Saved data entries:
□ □ □ □
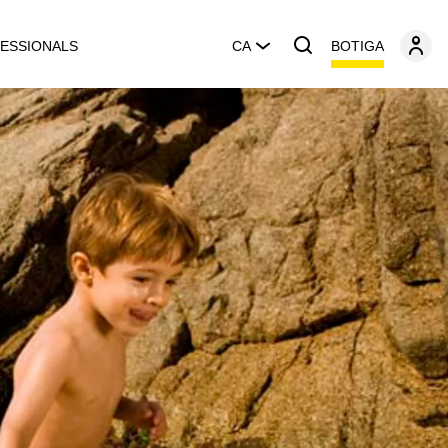
BOTIGA
ESSIONALS
CA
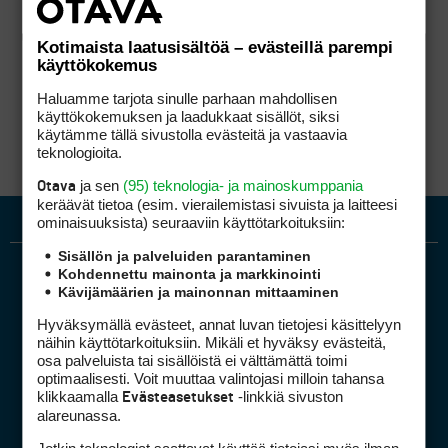
Kotimaista laatusisältöä – evästeillä parempi
käyttökokemus
Haluamme tarjota sinulle parhaan mahdollisen
käyttökokemuksen ja laadukkaat sisällöt, siksi
käytämme tällä sivustolla evästeitä ja vastaavia
teknologioita.
ja sen
(95) teknologia- ja mainoskumppania
Otava
keräävät tietoa (esim. vierailemis­tasi sivuista ja laitteesi
ominaisuuk­sista) seuraaviin käyttötarkoituksiin:
Sisällön ja palveluiden parantaminen
Kohdennettu mainonta ja markkinointi
Kävijämäärien ja mainonnan mittaaminen
Hyväksymällä evästeet, annat luvan tietojesi käsittelyyn
näihin käyttötarkoituksiin. Mikäli et hyväksy evästeitä,
osa palveluista tai sisällöistä ei välttämättä toimi
optimaalisesti. Voit muuttaa valintojasi milloin tahansa
Golfpiste mediakortti
klikkaamalla
-linkkiä sivuston
Evästeasetukset
Mediahinnasto
alareunassa.
Tietoa verkon kävijöistä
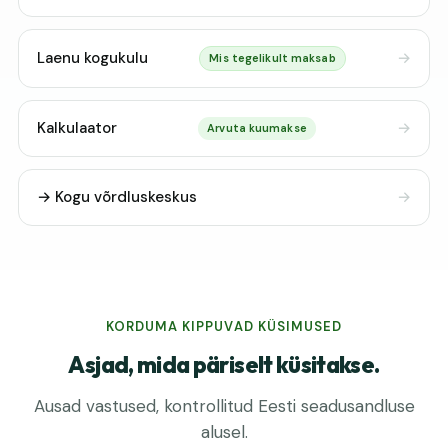
Laenu kogukulu
Mis tegelikult maksab
Kalkulaator
Arvuta kuumakse
→ Kogu võrdluskeskus
KORDUMA KIPPUVAD KÜSIMUSED
Asjad, mida päriselt küsitakse.
Ausad vastused, kontrollitud Eesti seadusandluse
alusel.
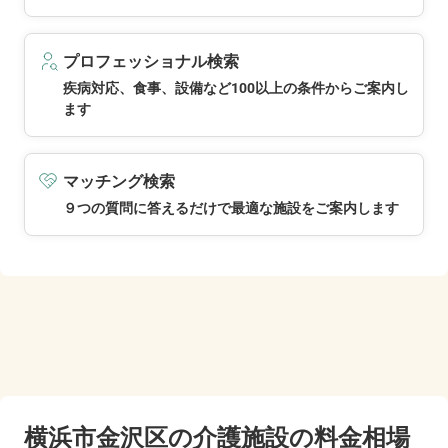
プロフェッショナル検索
疾病対応、食事、設備など100以上の条件からご案内し
ます
マッチング検索
９つの質問に答えるだけで最適な施設をご案内します
横浜市金沢区の
介護施設の料金相場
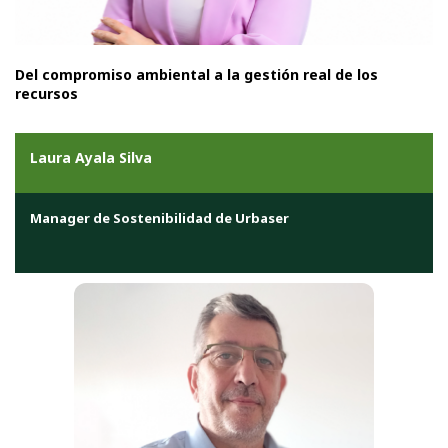
Del compromiso ambiental a la gestión real de los
recursos
Laura Ayala Silva
Manager de Sostenibilidad de Urbaser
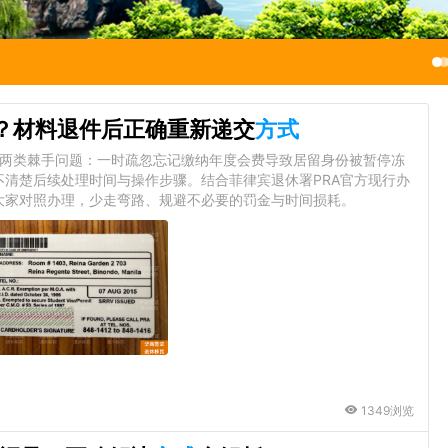
份？材料退件后正确重新递交
方式
到两类棘手问题：一时疏忽忘记缴纳年度会费导致居留身份被暂停冻
清楚后续处理时间与操作步骤。结合菲律宾退休署PRA官方现行办
大家对照办理，少走弯路、规避不必要的罚金与时间损耗。
1349浏览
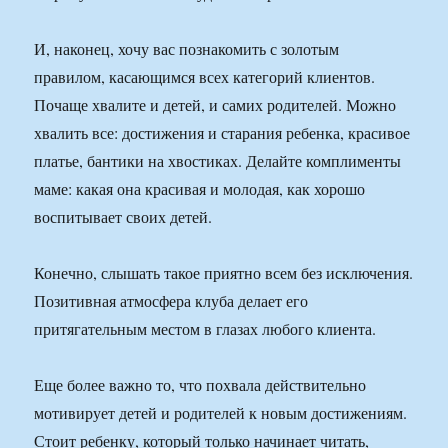
И, наконец, хочу вас познакомить с золотым
правилом, касающимся всех категорий клиентов.
Почаще хвалите и детей, и самих родителей. Можно
хвалить все: достижения и старания ребенка, красивое
платье, бантики на хвостиках. Делайте комплименты
маме: какая она красивая и молодая, как хорошо
воспитывает своих детей.
Конечно, слышать такое приятно всем без исключения.
Позитивная атмосфера клуба делает его
притягательным местом в глазах любого клиента.
Еще более важно то, что похвала действительно
мотивирует детей и родителей к новым достижениям.
Стоит ребенку, который только начинает читать,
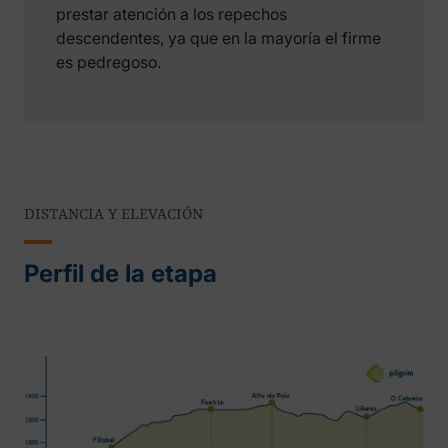
prestar atención a los repechos
descendentes, ya que en la mayoría el firme
es pedregoso.
DISTANCIA Y ELEVACIÓN
Perfil de la etapa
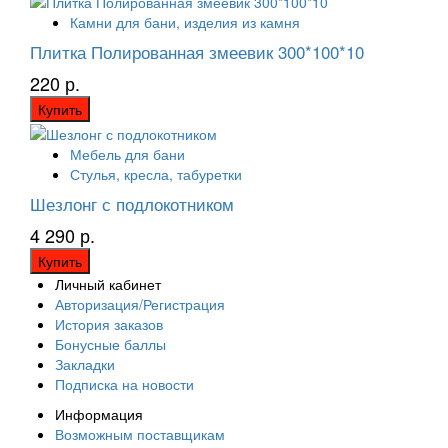
Камни для бани, изделия из камня
Плитка Полированная змеевик 300*100*10
220 р.
Купить
Мебель для бани
Стулья, кресла, табуретки
Шезлонг с подлокотником
4 290 р.
Купить
Личный кабинет
Авторизация/Регистрация
История заказов
Бонусные баллы
Закладки
Подписка на новости
Информация
Возможным поставщикам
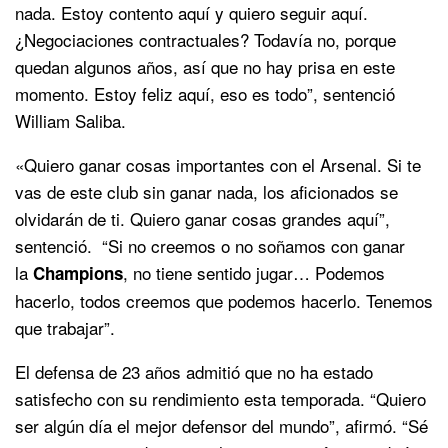
nada. Estoy contento aquí y quiero seguir aquí.
¿Negociaciones contractuales? Todavía no, porque
quedan algunos años, así que no hay prisa en este
momento. Estoy feliz aquí, eso es todo”, sentenció
William Saliba.
«Quiero ganar cosas importantes con el Arsenal. Si te
vas de este club sin ganar nada, los aficionados se
olvidarán de ti. Quiero ganar cosas grandes aquí”,
sentenció. “Si no creemos o no soñamos con ganar
la
, no tiene sentido jugar… Podemos
Champions
hacerlo, todos creemos que podemos hacerlo. Tenemos
que trabajar”.
El defensa de 23 años admitió que no ha estado
satisfecho con su rendimiento esta temporada. “Quiero
ser algún día el mejor defensor del mundo”, afirmó. “Sé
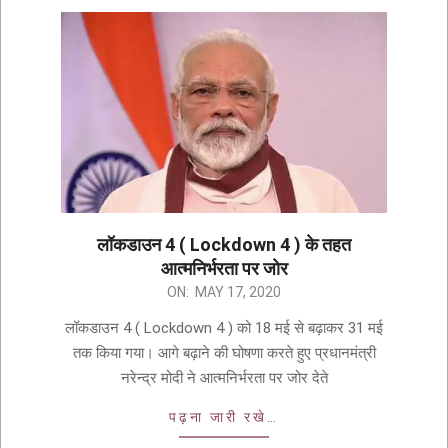
लॉकडाउन 4 ( Lockdown 4 ) के तहत
आत्मनिर्भरता पर जोर
ON:
MAY 17, 2020
लॉकडाउन 4 ( Lockdown 4 ) को 18 मई से बढ़ाकर 31 मई
तक किया गया। आगे बढ़ाने की घोषणा करते हुए प्रधानमंत्री
नरेन्द्र मोदी ने आत्मनिर्भरता पर जोर देते
पढ़ना जारी रखे…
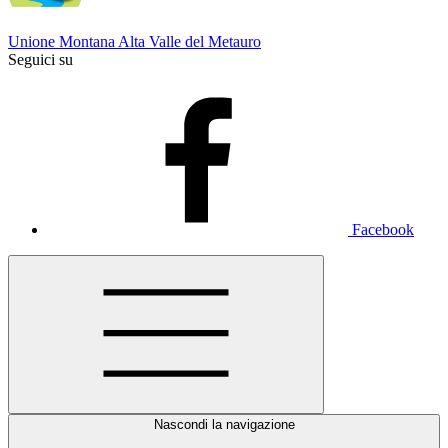
Unione Montana Alta Valle del Metauro
Seguici su
Facebook
Nascondi la navigazione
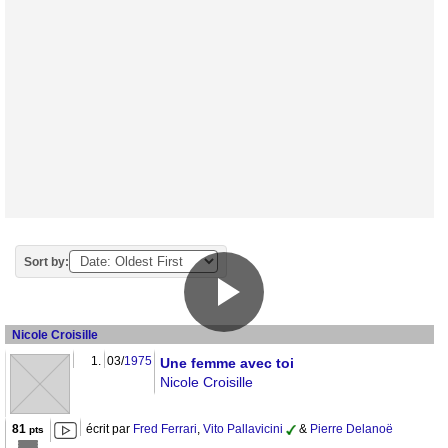
Sort by:
Nicole Croisille
1.
03/
1975
Une femme avec toi
Nicole Croisille
81
écrit par
Fred Ferrari
,
Vito Pallavicini
&
Pierre Delanoë
pts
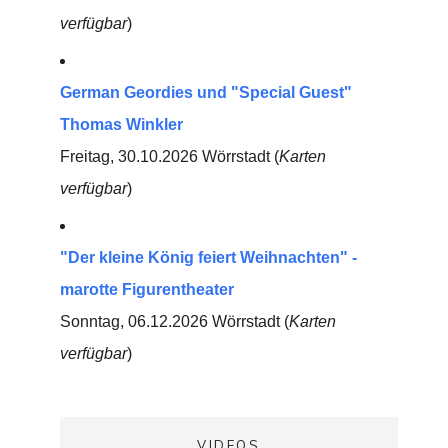
verfügbar
)
German Geordies und "Special Guest"
Thomas Winkler
Freitag, 30.10.2026 Wörrstadt (
Karten
verfügbar
)
"Der kleine König feiert Weihnachten" -
marotte Figurentheater
Sonntag, 06.12.2026 Wörrstadt (
Karten
verfügbar
)
VIDEOS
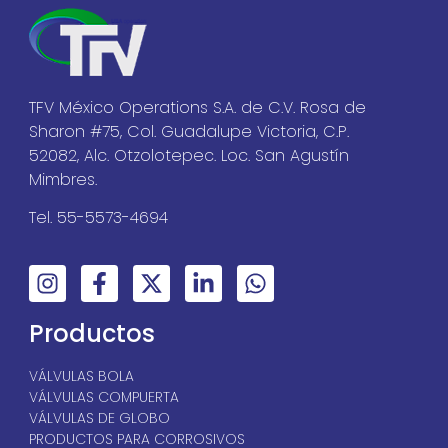
TFV México Operations S.A. de C.V. Rosa de
Sharon #75, Col. Guadalupe Victoria, C.P.
52082, Alc. Otzolotepec. Loc. San Agustín
Mimbres.
Tel. 55-5573-4694
Productos
VÁLVULAS BOLA
VÁLVULAS COMPUERTA
VÁLVULAS DE GLOBO
PRODUCTOS PARA CORROSIVOS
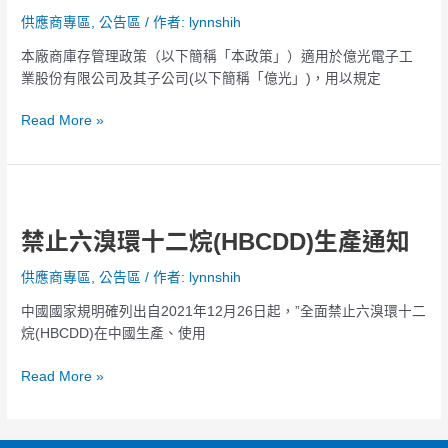
存
供應商專區
,
公告區
/ 作者:
lynnshih
管
理
本廠商庫存管理政策（以下簡稱「本政策」）適用於億光電子工
政
業股份有限公司及其子公司(以下簡稱「億光」)，用以規定
策
Read More »
禁
止
禁止六溴環十二烷(HBCDD)生產通知
六
溴
供應商專區
,
公告區
/ 作者:
lynnshih
環
十
中國國家規明確列出自2021年12月26日起，”全面禁止六溴環十二
二
烷(HBCDD)在中國生產、使用
烷
(HBCDD)
Read More »
生
產
通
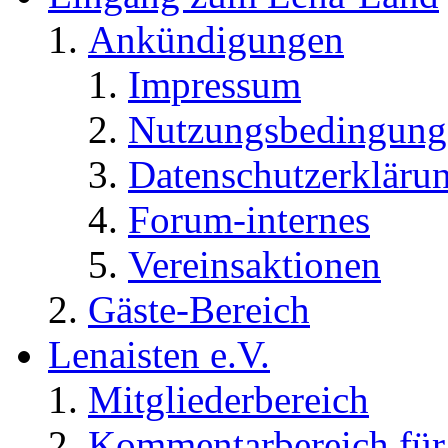
Ankündigungen
Impressum
Nutzungsbedingung
Datenschutzerkläru
Forum-internes
Vereinsaktionen
Gäste-Bereich
Lenaisten e.V.
Mitgliederbereich
Kommentarbereich für 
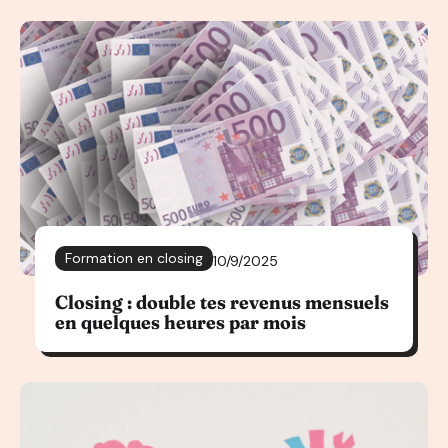
Formation en closing
10/9/2025
Closing : double tes revenus mensuels
en quelques heures par mois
□ □ □ □
▸ **TRY IT**: An exact copy is needed of the stretch above that opens with the line containing "Kohdennettu mainonta ja markkinointi" and closes with the line containing "Возможным поставщикам"; the pictures are not part of it.

▸ **PROBLEM SOLUTION**:
Kohdennettu mainonta ja markkinointi
Kävijämäärien ja mainonnan mittaaminen
Hyväksymällä evästeet, annat luvan tietojesi käsittelyyn
näihin käyttötarkoituksiin. Mikäli et hyväksy evästeitä,
osa palveluista tai sisällöistä ei välttämättä toimi
optimaalisesti. Voit muuttaa valintojasi milloin tahansa
Golfpiste mediakortti
klikkaamalla
-linkkiä sivuston
Evästeasetukset
Mediahinnasto
alareunassa.
Tietoa verkon kävijöistä
Laenu kogukulu
Mis tegelikult maksab
Kalkulaator
Arvuta kuumakse
→ Kogu võrdluskeskus
KORDUMA KIPPUVAD KÜSIMUSED
Asjad, mida päriselt küsitakse.
Ausad vastused, kontrollitud Eesti seadusandluse
alusel.
プロフェッショナル検索
疾病対応、食事、設備など100以上の条件からご案内し
ます
マッチング検索
９つの質問に答えるだけで最適な施設をご案内します
横浜市金沢区の
介護施設の料金相場
Del compromiso ambiental a la gestión real de los
recursos
Laura Ayala Silva
Manager de Sostenibilidad de Urbaser
份？材料退件后正确重新递交
方式
到两类棘手问题：一时疏忽忘记缴纳年度会费导致居留身份被暂停冻
清楚后续处理时间与操作步骤。结合菲律宾退休署PRA官方现行办
大家对照办理，少走弯路、规避不必要的罚金与时间损耗。
1349浏览
И, наконец, хочу вас познакомить с золотым
правилом, касающимся всех категорий клиентов.
Почаще хвалите и детей, и самих родителей. Можно
хвалить все: достижения и старания ребенка, красивое
платье, бантики на хвостиках. Делайте комплименты
маме: какая она красивая и молодая, как хорошо
воспитывает своих детей.
Конечно, слышать такое приятно всем без исключения.
Позитивная атмосфера клуба делает его
притягательным местом в глазах любого клиента.
Еще более важно то, что похвала действительно
мотивирует детей и родителей к новым достижениям.
Стоит ребенку, который только начинает читать,
prestar atención a los repechos
descendentes, ya que en la mayoría el firme
es pedregoso.
DISTANCIA Y ELEVACIÓN
Perfil de la etapa
Камни для бани, изделия из камня
Плитка Полированная змеевик 300*100*10
220 р.
Купить
Мебель для бани
Стулья, кресла, табуретки
Шезлонг с подлокотником
4 290 р.
Купить
Личный кабинет
Авторизация/Регистрация
История заказов
Бонусные баллы
Закладки
Подписка на новости
Информация
Возможным поставщикам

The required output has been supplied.